I was in Germany, when there was a traffic jam blocking the way from just outside Munich most of the way to Hamburg. A 5 hour trip took over 10 hours, and that is because we moved onto the back streets.
Those subways are useless to me. I live and work on the same line (10) yet here I am in a taxi right now to avoid the discomfort and inconvenience of taking the subway door to door. It is crowded, the security lines are long, and the stations are places as awkwardly as possible.
For me it doesn't sound like hell reading the article. It sounds like an ambitious project that has problems to solve, like any other ambitious project. Considering that they already work on the international top (with New York and maybe other unnamed cities) in terms of scale, they are doing quite a good job. That's how I understood the article at least.
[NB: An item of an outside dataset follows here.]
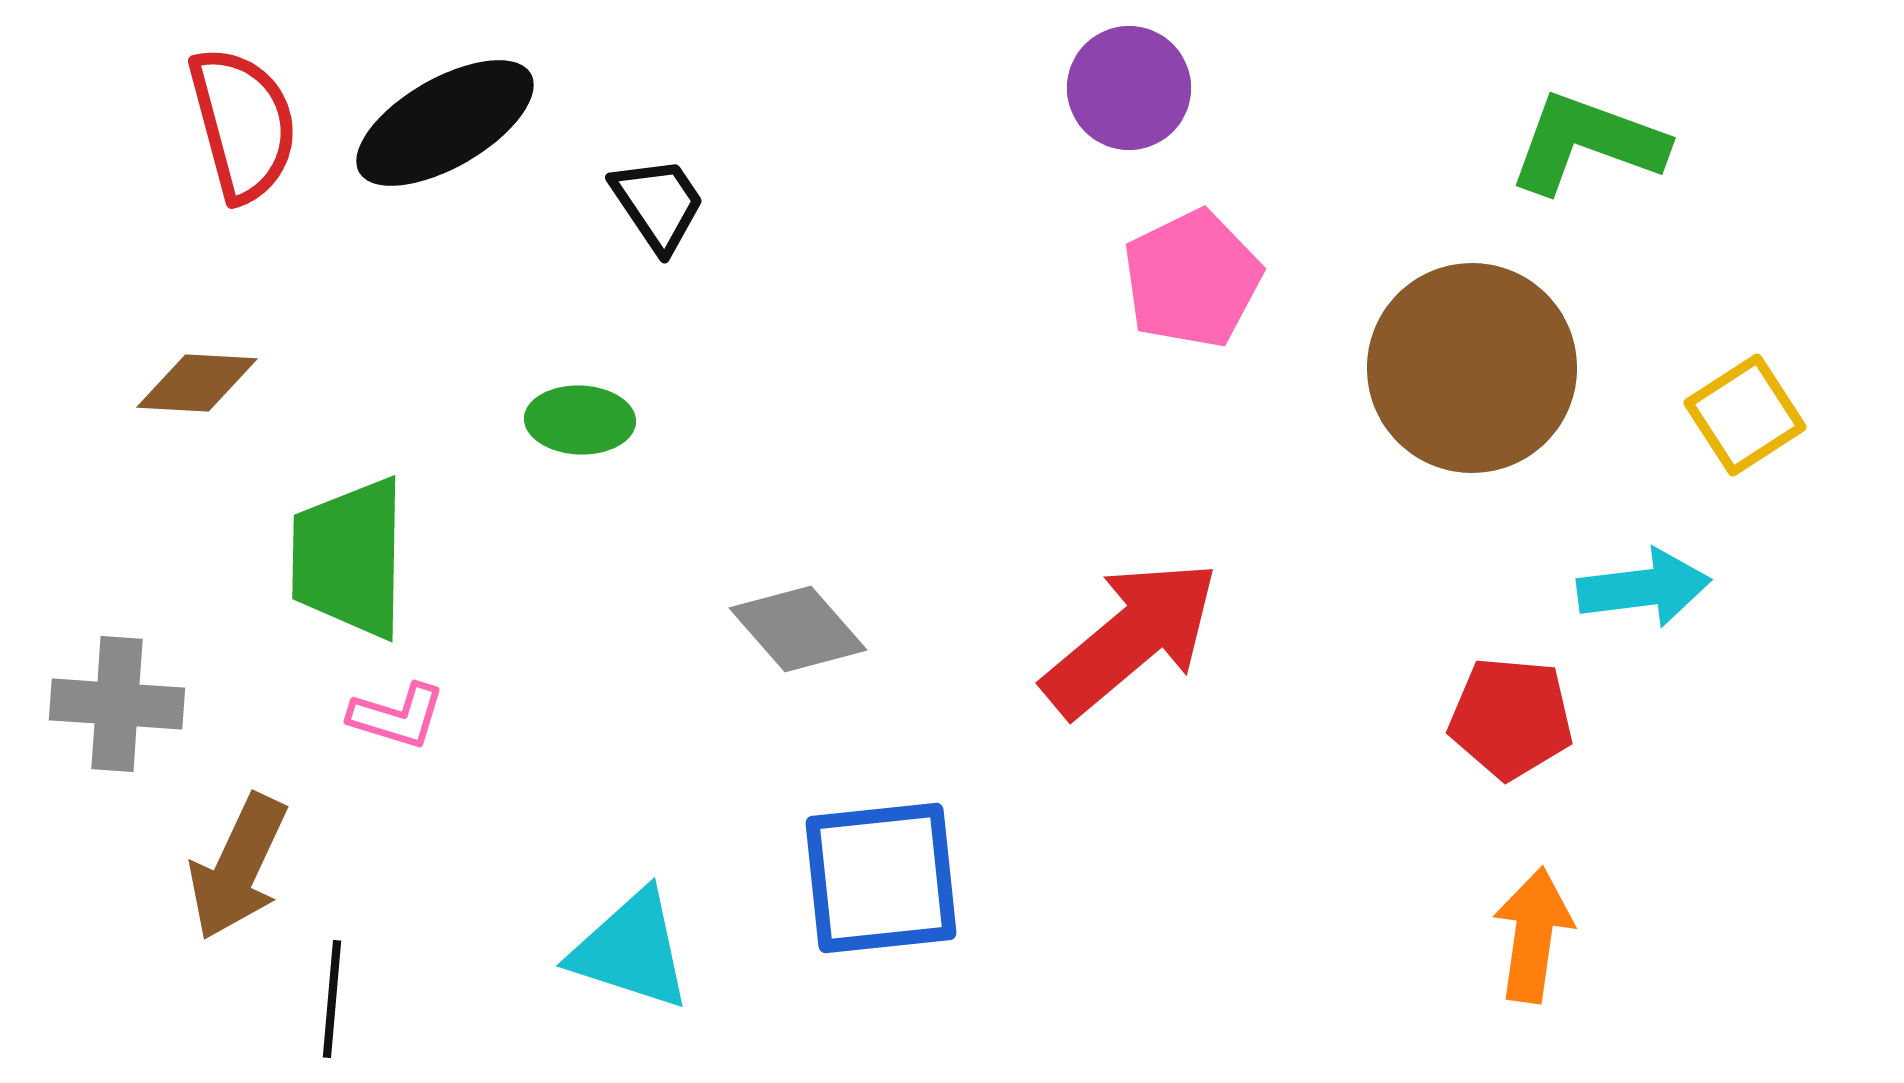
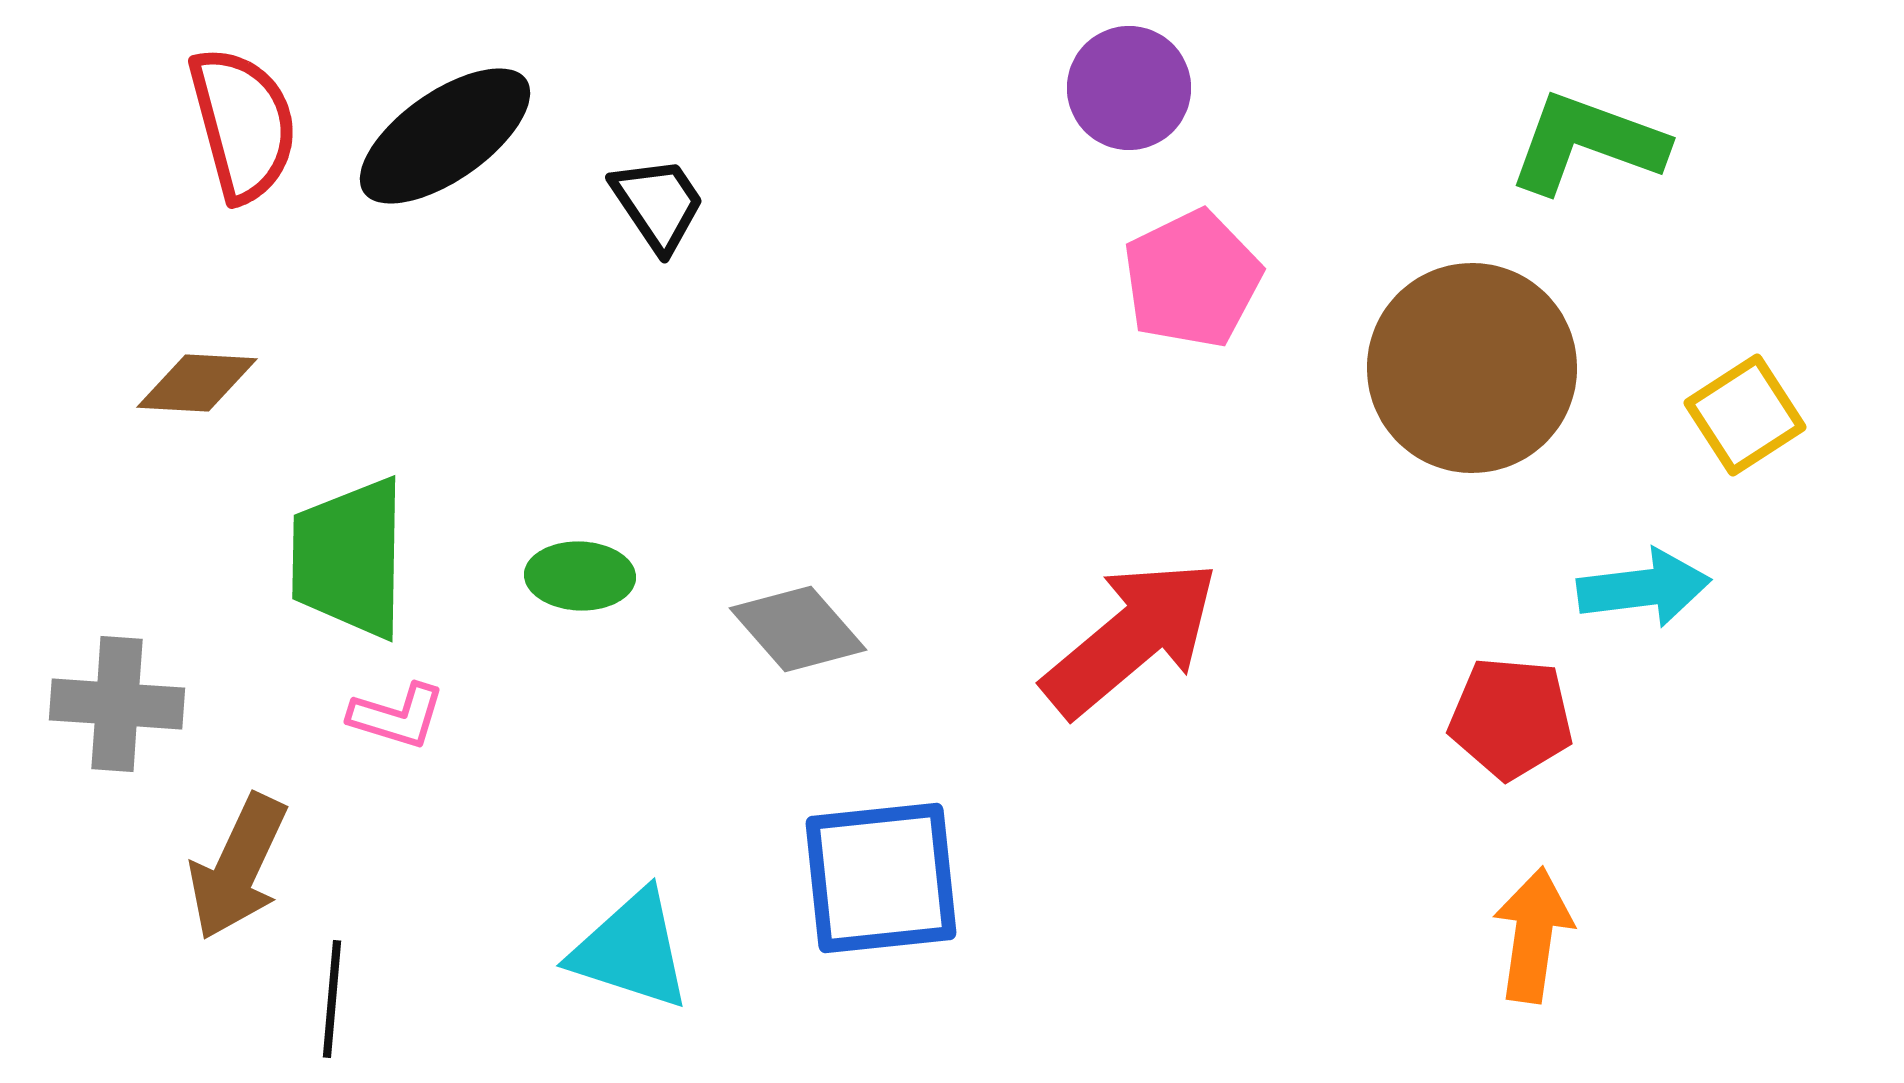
black ellipse: moved 13 px down; rotated 5 degrees counterclockwise
green ellipse: moved 156 px down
Beijing has the second biggest subway in the world after Shanghai, and it carries the most people daily with over 9m riders. They are starting several more lines this year:
https://en.m.wikipedia.org/wiki/Beijing_Subway#Future_lines
I believe the first low-speed maglev will be running this year. https://en.m.wikipedia.org/wiki/Line_S1,_BCR
The NYT article makes Beijing sound like hell but they seem to be doing a great job of building the world's leading cities for the next century.
In NYC they're still trying to figure out how to get more buses into Manhattan from New Jersey.